There are three key ingredients for a successful charter school, says school finance expert Debi Deal: a focused and rigorous curriculum, a solid governance structure, and a strong finance team. “Not any one of them is more important than the other; they’re all important together,” adds Deal, who serves as treasurer of the CCAP board of directors.
Over the years, she has found that the financial piece is often the Achilles heel of charter school survival. Nationwide, financial troubles are a factor in more than 40 percent of charter school closures, according to a 2011 study by the Center for Education Reform.
When Deal was Chief Business Officer of the Santa Maria High School District, an early experience reviewing a charter petition opened her eyes to the problem and the need to address it. The petitioners had a good program and governance structure, but they missed the mark on financial management. When she pointed that out, the petitioners responded, “We don’t really care about finance…we’ll be fine.”
In 2007, Deal joined California’s Fiscal Crisis & Management Assistance Team, known as FCMAT, as a fiscal intervention specialist and investigated suspected fraud and financial mismanagement as part of her list of assignments.
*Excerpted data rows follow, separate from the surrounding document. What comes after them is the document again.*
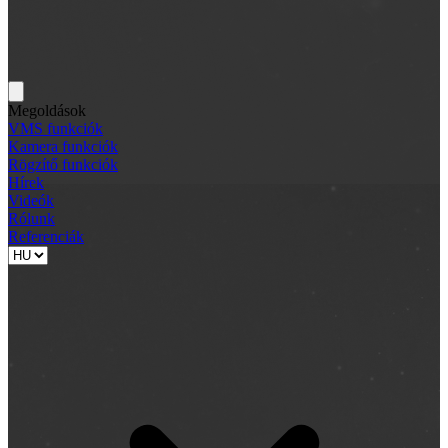
Megoldások
VMS funkciók
Kamera funkciók
Rögzítő funkciók
Hírek
Videók
Rólunk
Referenciák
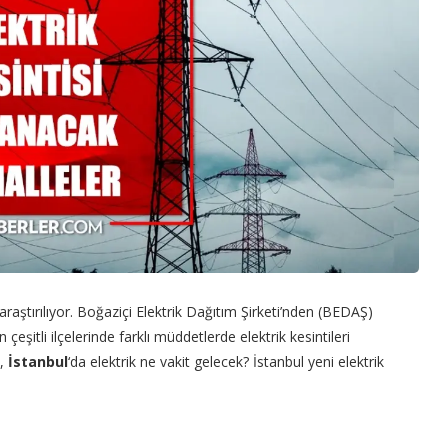
e araştırılıyor. Boğaziçi Elektrik Dağıtım Şirketi’nden (BEDAŞ)
un çeşitli ilçelerinde farklı müddetlerde elektrik kesintileri
k,
İstanbul
‘da elektrik ne vakit gelecek? İstanbul yeni elektrik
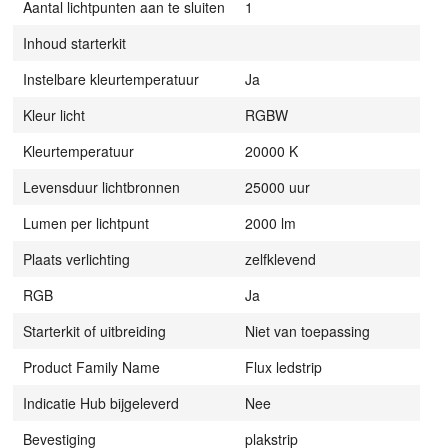
Aantal lichtpunten aan te sluiten
1
Inhoud starterkit
Instelbare kleurtemperatuur
Ja
Kleur licht
RGBW
Kleurtemperatuur
20000 K
Levensduur lichtbronnen
25000 uur
Lumen per lichtpunt
2000 lm
Plaats verlichting
zelfklevend
RGB
Ja
Starterkit of uitbreiding
Niet van toepassing
Product Family Name
Flux ledstrip
Indicatie Hub bijgeleverd
Nee
Bevestiging
plakstrip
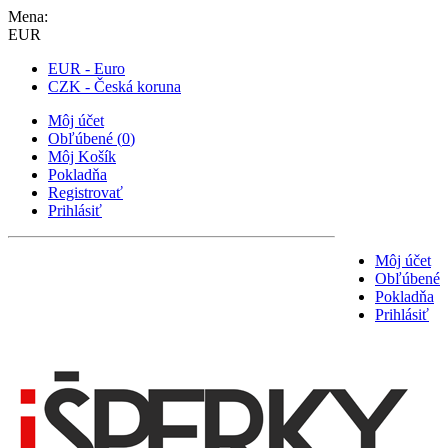
Mena:
EUR
EUR - Euro
CZK - Česká koruna
Môj účet
Obľúbené
(
0
)
Môj Košík
Pokladňa
Registrovať
Prihlásiť
Môj účet
Obľúbené
Pokladňa
Prihlásiť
Many of the audits involved charter schools, but, she said, “some of them didn’t turn out to be fraud; they turned out to be people who just didn’t really understand and they were doing things wrong.”
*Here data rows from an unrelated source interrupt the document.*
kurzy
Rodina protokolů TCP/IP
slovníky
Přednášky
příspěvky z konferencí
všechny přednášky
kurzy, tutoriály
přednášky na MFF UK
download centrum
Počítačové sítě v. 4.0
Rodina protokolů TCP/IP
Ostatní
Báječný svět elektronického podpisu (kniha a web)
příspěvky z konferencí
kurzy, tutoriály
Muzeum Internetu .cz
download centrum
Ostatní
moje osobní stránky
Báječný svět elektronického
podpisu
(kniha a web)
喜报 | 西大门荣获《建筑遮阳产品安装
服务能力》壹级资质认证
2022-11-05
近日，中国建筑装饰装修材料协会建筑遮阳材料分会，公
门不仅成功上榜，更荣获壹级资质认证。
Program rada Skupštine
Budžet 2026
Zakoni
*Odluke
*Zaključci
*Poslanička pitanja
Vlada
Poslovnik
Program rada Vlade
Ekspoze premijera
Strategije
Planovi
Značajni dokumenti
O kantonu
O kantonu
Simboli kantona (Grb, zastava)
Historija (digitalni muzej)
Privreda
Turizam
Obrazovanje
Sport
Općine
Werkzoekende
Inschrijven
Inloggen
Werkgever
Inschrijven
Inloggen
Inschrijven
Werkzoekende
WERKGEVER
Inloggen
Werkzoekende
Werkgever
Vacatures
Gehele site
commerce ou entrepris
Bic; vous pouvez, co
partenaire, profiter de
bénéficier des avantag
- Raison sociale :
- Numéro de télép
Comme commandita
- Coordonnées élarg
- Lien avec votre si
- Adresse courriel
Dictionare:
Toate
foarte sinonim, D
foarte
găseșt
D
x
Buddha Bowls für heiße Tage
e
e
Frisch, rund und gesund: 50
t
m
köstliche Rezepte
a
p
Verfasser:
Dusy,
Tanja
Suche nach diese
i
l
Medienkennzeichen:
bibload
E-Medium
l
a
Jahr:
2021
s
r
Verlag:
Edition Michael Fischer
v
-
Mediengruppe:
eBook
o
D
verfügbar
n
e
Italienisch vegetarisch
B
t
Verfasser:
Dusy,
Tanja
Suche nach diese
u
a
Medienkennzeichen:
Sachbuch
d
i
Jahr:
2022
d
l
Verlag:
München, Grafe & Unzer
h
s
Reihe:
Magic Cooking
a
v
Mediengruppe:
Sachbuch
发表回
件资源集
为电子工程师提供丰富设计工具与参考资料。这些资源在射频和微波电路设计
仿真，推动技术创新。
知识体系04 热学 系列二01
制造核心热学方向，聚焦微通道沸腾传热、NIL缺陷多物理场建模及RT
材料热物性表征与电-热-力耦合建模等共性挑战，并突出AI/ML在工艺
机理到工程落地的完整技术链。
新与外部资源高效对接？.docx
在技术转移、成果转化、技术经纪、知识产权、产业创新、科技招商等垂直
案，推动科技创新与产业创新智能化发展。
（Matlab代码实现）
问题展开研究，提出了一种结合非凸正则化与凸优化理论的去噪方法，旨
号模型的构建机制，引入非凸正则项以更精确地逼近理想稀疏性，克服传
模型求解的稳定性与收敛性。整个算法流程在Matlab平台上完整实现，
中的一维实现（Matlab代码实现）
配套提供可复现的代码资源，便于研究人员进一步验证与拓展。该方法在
She set out on a mission to strengthen financial literacy in charter schools and created the Charter School Finance Academy, a collaborative effort with the California Charter Schools Association (CCSA) to provide professional development for charter school leaders throughout the state.
At the time, California charter authorizers—schools districts and county offices of education—were in a period that Deal described as “kind of the wild, wild west.” There were few comprehensive resources for authorizers to use as a roadmap to fulfill their responsibilities, such as reviewing petitions and providing oversight, “so, they created their own tools.”
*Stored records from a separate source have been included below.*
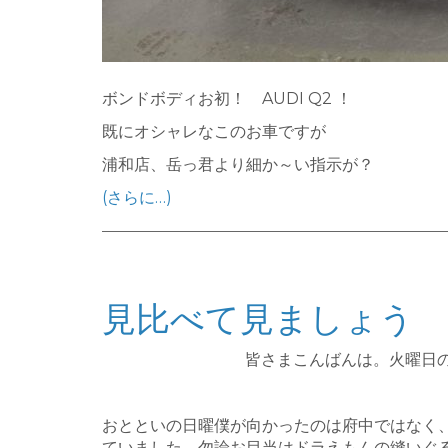
ボンドボディお初！ AUDI Q2 ！
既にオシャレなこのお車ですが
浦和店、岳っ君より細か～い指示が？
(さらに…)
見比べて見ましょう
皆さまこんばんは。火曜日
おとといの日曜僕が向かったのは府中ではなく、
ていました。勿論お目当はドラえもんの縫いぐ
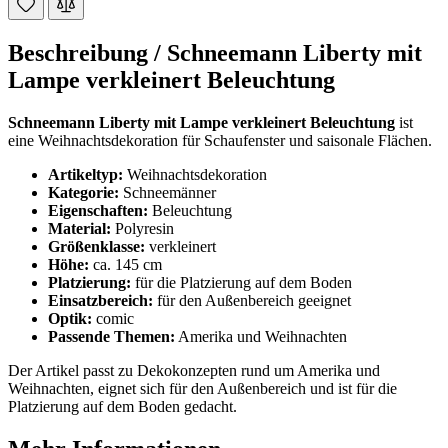
Beschreibung /
Schneemann Liberty mit
Lampe verkleinert Beleuchtung
Schneemann Liberty mit Lampe verkleinert Beleuchtung
ist
eine Weihnachtsdekoration für Schaufenster und saisonale Flächen.
Artikeltyp:
Weihnachtsdekoration
Kategorie:
Schneemänner
Eigenschaften:
Beleuchtung
Material:
Polyresin
Größenklasse:
verkleinert
Höhe:
ca. 145 cm
Platzierung:
für die Platzierung auf dem Boden
Einsatzbereich:
für den Außenbereich geeignet
Optik:
comic
Passende Themen:
Amerika und Weihnachten
Der Artikel passt zu Dekokonzepten rund um Amerika und
Weihnachten, eignet sich für den Außenbereich und ist für die
Platzierung auf dem Boden gedacht.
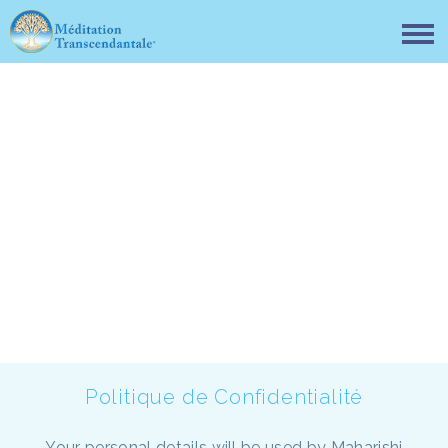
Politique des cookies
Politique de Confidentialité
Your personal details will be used by Maharishi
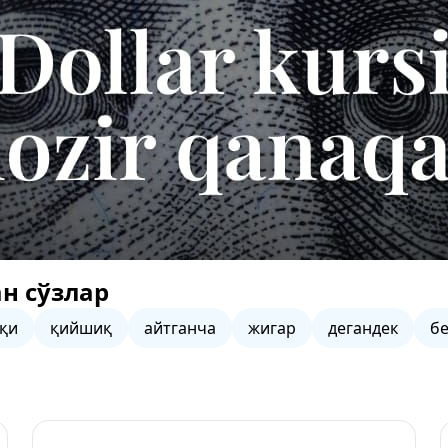
н сўзлар
қи
қийшиқ
айтганча
жигар
дегандек
б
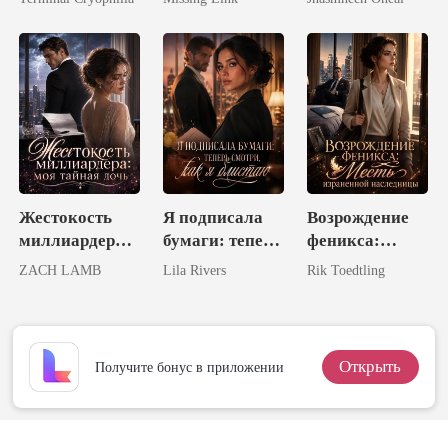
ая королю
Наследница
ликанов
Жестокость
Я подписала
Возрождение
миллиардера:
бумаги: теперь
феникса:
моя тайная
смотри, как я
Месть
ZACH LAMB
Lila Rivers
Rik Toedtling
дочь
блистаю
израненной
наследницы
Открыть
Получите бонус в приложении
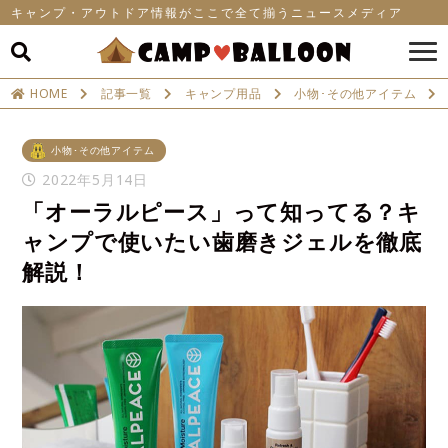
キャンプ・アウトドア情報がここで全て揃うニュースメディア
HOME
記事一覧
キャンプ用品
小物･その他アイテム
小物･その他アイテム
2022年5月14日
「オーラルピース」って知ってる？キ
ャンプで使いたい歯磨きジェルを徹底
解説！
Deal said that the search for high-quality authorizing tools began to take shape in 2015, when the Alameda County Office of Education received a federal grant to launch CARSNet, the Charter Authorizers Regional Support Network. Deal helped draft curriculum and taught master level classes to authorizers. CARSNet also collected tools and resources developed by authorizers, evaluated them, and shared the best tools and templates as resources online.
When the CARSNet grant ended three years later, the work was picked up by CCAP, which received a federal grant that took authorizing improvement work to a new, in-depth level. In addition to professional development trainings and webinars, CCAP is creating comprehensive toolkits that focus on specific areas of authorizing and can be updated as new legislation and regulations are enacted.
“CCAP’s staff and its experienced Board members are well positioned to provide resources and training to keep people super current,” said Deal. “These tools are an integral part of what authorizers need to do their jobs well.”
Since retiring from FCMAT, Deal has continued working with charter schools as a consultant and says given how the pandemic has disrupted education, it is also essential to help authorizers and charter schools build strong partnerships to ensure that each has the information they need to make sound decisions that enable students to thrive.